[Page-level text extractions]

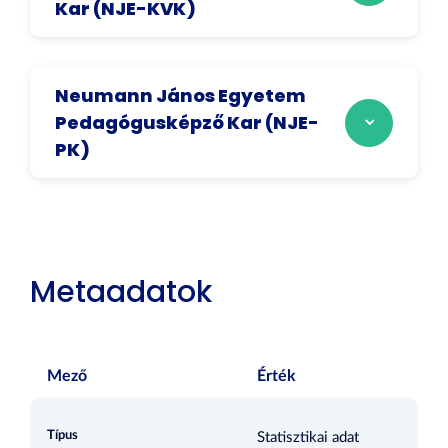
Kar (NJE-KVK)
Neumann János Egyetem
Pedagógusképző Kar (NJE-
PK)
Metaadatok
Mező
Érték
Típus
Statisztikai adat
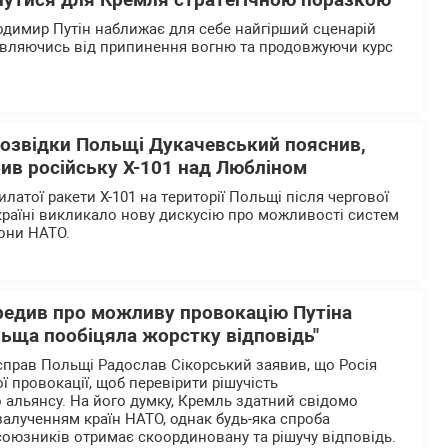
нутися для Кремля стратегічною поразкою
одимир Путін наближає для себе найгірший сценарій
овляючись від припинення вогню та продовжуючи курс
розвідки Польщі Дукачевський пояснив,
збив російську Х-101 над Любліном
илатої ракети Х-101 на території Польщі після чергової
країні викликало нову дискусію про можливості систем
рони НАТО.
редив про можливу провокацію Путіна
льща пообіцяла жорстку відповідь"
справ Польщі Радослав Сікорський заявив, що Росія
 провокації, щоб перевірити рішучість
 альянсу. На його думку, Кремль здатний свідомо
залученням країн НАТО, однак будь-яка спроба
союзників отримає скоординовану та рішучу відповідь.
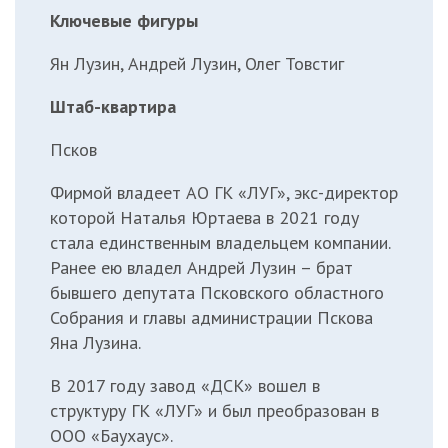
Ключевые фигуры
Ян Лузин, Андрей Лузин, Олег Товстиг
Штаб-квартира
Псков
Фирмой владеет АО ГК «ЛУГ», экс-директор
которой Наталья Юртаева в 2021 году
стала единственным владельцем компании.
Ранее ею владел Андрей Лузин – брат
бывшего депутата Псковского областного
Собрания и главы администрации Пскова
Яна Лузина.
В 2017 году завод «ДСК» вошел в
структуру ГК «ЛУГ» и был преобразован в
ООО «Баухаус».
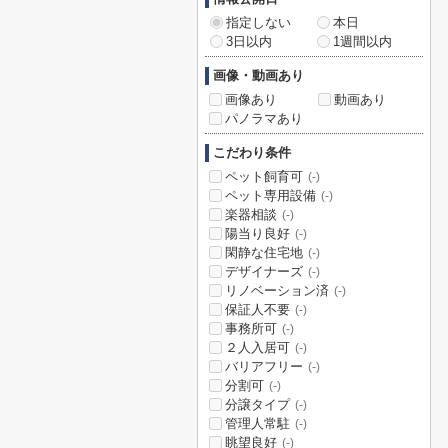
指定しない
本日
3日以内
1週間以内
画像・動画あり
画像あり
動画あり
パノラマあり
こだわり条件
ペット飼育可
(-)
ペット専用設備
(-)
楽器相談
(-)
陽当り良好
(-)
閑静な住宅地
(-)
デザイナーズ
(-)
リノベーション済
(-)
保証人不要
(-)
事務所可
(-)
２人入居可
(-)
バリアフリー
(-)
分割可
(-)
分譲タイプ
(-)
管理人常駐
(-)
眺望良好
(-)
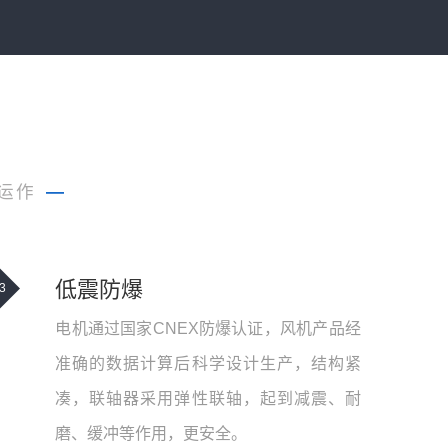
运作
—
低震防爆
3
电机通过国家CNEX防爆认证，风机产品经
准确的数据计算后科学设计生产，结构紧
凑，联轴器采用弹性联轴，起到减震、耐
磨、缓冲等作用，更安全。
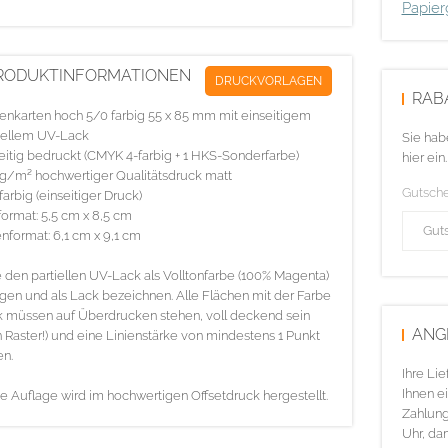
Papier
RODUKTINFORMATIONEN
DRUCKVORLAGEN
RAB
tenkarten hoch 5/0 farbig 55 x 85 mm mit einseitigem
iellem UV-Lack
Sie hab
eitig bedruckt (CMYK 4-farbig + 1 HKS-Sonderfarbe)
hier ein.
g/m² hochwertiger Qualitätsdruck matt
Gutsch
farbig (einseitiger Druck)
ormat: 5,5 cm x 8,5 cm
nformat: 6,1 cm x 9,1 cm
e den partiellen UV-Lack als Volltonfarbe (100% Magenta)
gen und als Lack bezeichnen. Alle Flächen mit der Farbe
 müssen auf Überdrucken stehen, voll deckend sein
ANG
n Raster!) und eine Linienstärke von mindestens 1 Punkt
n.
Ihre Li
Ihnen ei
e Auflage wird im hochwertigen Offsetdruck hergestellt.
Zahlung
Uhr, da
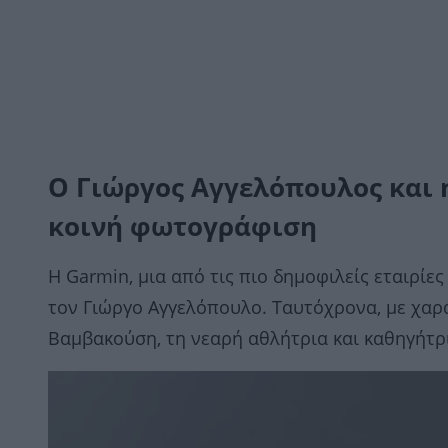
Ο Γιώργος Αγγελόπουλος και
κοινή φωτογράφιση
H Garmin, μια από τις πιο δημοφιλείς εταιρίε
τον Γιώργο Αγγελόπουλο. Ταυτόχρονα, με χαρά
Βαμβακούση, τη νεαρή αθλήτρια και καθηγήτρ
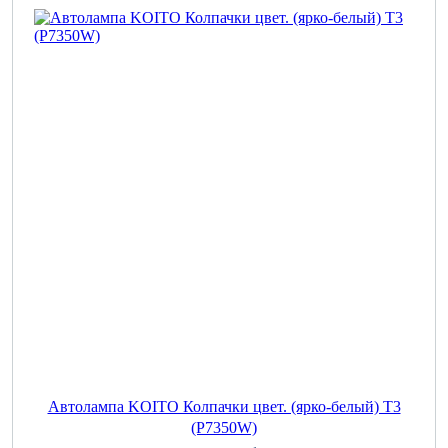
Автолампа KOITO Колпачки цвет. (ярко-белый) T3
(P7350W)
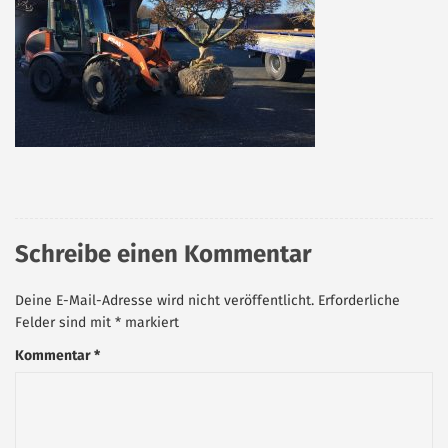
Schreibe einen Kommentar
Deine E-Mail-Adresse wird nicht veröffentlicht.
Erforderliche
Felder sind mit
*
markiert
Kommentar
*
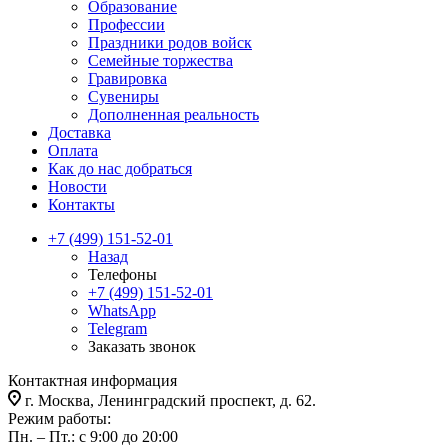
Образование
Профессии
Праздники родов войск
Семейные торжества
Гравировка
Сувениры
Дополненная реальность
Доставка
Оплата
Как до нас добраться
Новости
Контакты
+7 (499) 151-52-01
Назад
Телефоны
+7 (499) 151-52-01
WhatsApp
Telegram
Заказать звонок
Контактная информация
г. Москва, Ленинградский проспект, д. 62.
Режим работы:
Пн. – Пт.: с 9:00 до 20:00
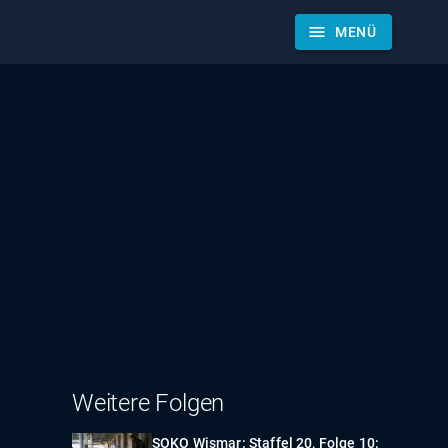
menu
MENÜ
Weitere Folgen
SOKO Wismar: Staffel 20, Folge 10:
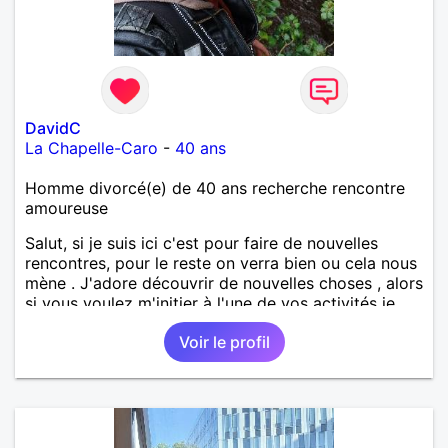
DavidC
La Chapelle-Caro
-
40 ans
Homme divorcé(e) de 40 ans recherche rencontre
amoureuse
Salut, si je suis ici c'est pour faire de nouvelles
rencontres, pour le reste on verra bien ou cela nous
mène . J'adore découvrir de nouvelles choses , alors
si vous voulez m'initier à l'une de vos activités je
suis partant.
Voir le profil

• [EXERCISE DESCRIPTION]
No picture belongs in the copy. Print every entry above exactly as it stands.

• [EXERCISE RESPONSE]
Kar (NJE-KVK)
Neumann János Egyetem
Pedagógusképző Kar (NJE-
PK)
Metaadatok
Mező
Érték
Típus
Statisztikai adat
нутися для Кремля стратегічною поразкою
одимир Путін наближає для себе найгірший сценарій
овляючись від припинення вогню та продовжуючи курс
розвідки Польщі Дукачевський пояснив,
збив російську Х-101 над Любліном
илатої ракети Х-101 на території Польщі після чергової
країні викликало нову дискусію про можливості систем
рони НАТО.
редив про можливу провокацію Путіна
льща пообіцяла жорстку відповідь"
справ Польщі Радослав Сікорський заявив, що Росія
 провокації, щоб перевірити рішучість
 альянсу. На його думку, Кремль здатний свідомо
залученням країн НАТО, однак будь-яка спроба
союзників отримає скоординовану та рішучу відповідь.
Ключевые фигуры
Ян Лузин, Андрей Лузин, Олег Товстиг
Штаб-квартира
Псков
Фирмой владеет АО ГК «ЛУГ», экс-директор
которой Наталья Юртаева в 2021 году
стала единственным владельцем компании.
Ранее ею владел Андрей Лузин – брат
бывшего депутата Псковского областного
Собрания и главы администрации Пскова
Яна Лузина.
В 2017 году завод «ДСК» вошел в
структуру ГК «ЛУГ» и был преобразован в
ООО «Баухаус».
指定しない
本日
3日以内
1週間以内
画像・動画あり
画像あり
動画あり
パノラマあり
こだわり条件
ペット飼育可
(-)
ペット専用設備
(-)
楽器相談
(-)
陽当り良好
(-)
閑静な住宅地
(-)
デザイナーズ
(-)
リノベーション済
(-)
保証人不要
(-)
事務所可
(-)
２人入居可
(-)
バリアフリー
(-)
分割可
(-)
分譲タイプ
(-)
管理人常駐
(-)
眺望良好
(-)
运作
—
低震防爆
3
电机通过国家CNEX防爆认证，风机产品经
准确的数据计算后科学设计生产，结构紧
凑，联轴器采用弹性联轴，起到减震、耐
磨、缓冲等作用，更安全。
Papier
RODUKTINFORMATIONEN
DRUCKVORLAGEN
RAB
tenkarten hoch 5/0 farbig 55 x 85 mm mit einseitigem
iellem UV-Lack
Sie hab
eitig bedruckt (CMYK 4-farbig + 1 HKS-Sonderfarbe)
hier ein.
g/m² hochwertiger Qualitätsdruck matt
Gutsch
farbig (einseitiger Druck)
ormat: 5,5 cm x 8,5 cm
nformat: 6,1 cm x 9,1 cm
e den partiellen UV-Lack als Volltonfarbe (100% Magenta)
gen und als Lack bezeichnen. Alle Flächen mit der Farbe
 müssen auf Überdrucken stehen, voll deckend sein
ANG
n Raster!) und eine Linienstärke von mindestens 1 Punkt
n.
Ihre Li
Ihnen ei
e Auflage wird im hochwertigen Offsetdruck hergestellt.
Zahlung
Uhr, da
Ο Γιώργος Αγγελόπουλος και
κοινή φωτογράφιση
H Garmin, μια από τις πιο δημοφιλείς εταιρίε
τον Γιώργο Αγγελόπουλο. Ταυτόχρονα, με χαρά
Βαμβακούση, τη νεαρή αθλήτρια και καθηγήτρ
Автолампа KOITO Колпачки цвет. (ярко-белый) T3
(P7350W)
Schreibe einen Kommentar
Deine E-Mail-Adresse wird nicht veröffentlicht.
Erforderliche
Felder sind mit
*
markiert
Kommentar
*
Образование
Профессии
Праздники родов войск
Семейные торжества
Гравировка
Сувениры
Дополненная реальность
Доставка
Оплата
Как до нас добраться
Новости
Контакты
+7 (499) 151-52-01
Назад
Телефоны
+7 (499) 151-52-01
WhatsApp
Telegram
Заказать звонок
Контактная информация
г. Москва, Ленинградский проспект, д. 62.
Режим работы:
Пн. – Пт.: с 9:00 до 20:00
menu
MENÜ
Weitere Folgen
SOKO Wismar: Staffel 20, Folge 10:
DavidC
La Chapelle-Caro
-
40 ans
Homme divorcé(e) de 40 ans recherche rencontre
amoureuse
Salut, si je suis ici c'est pour faire de nouvelles
rencontres, pour le reste on verra bien ou cela nous
mène . J'adore découvrir de nouvelles choses , alors
si vous voulez m'initier à l'une de vos activités je
suis partant.
Voir le profil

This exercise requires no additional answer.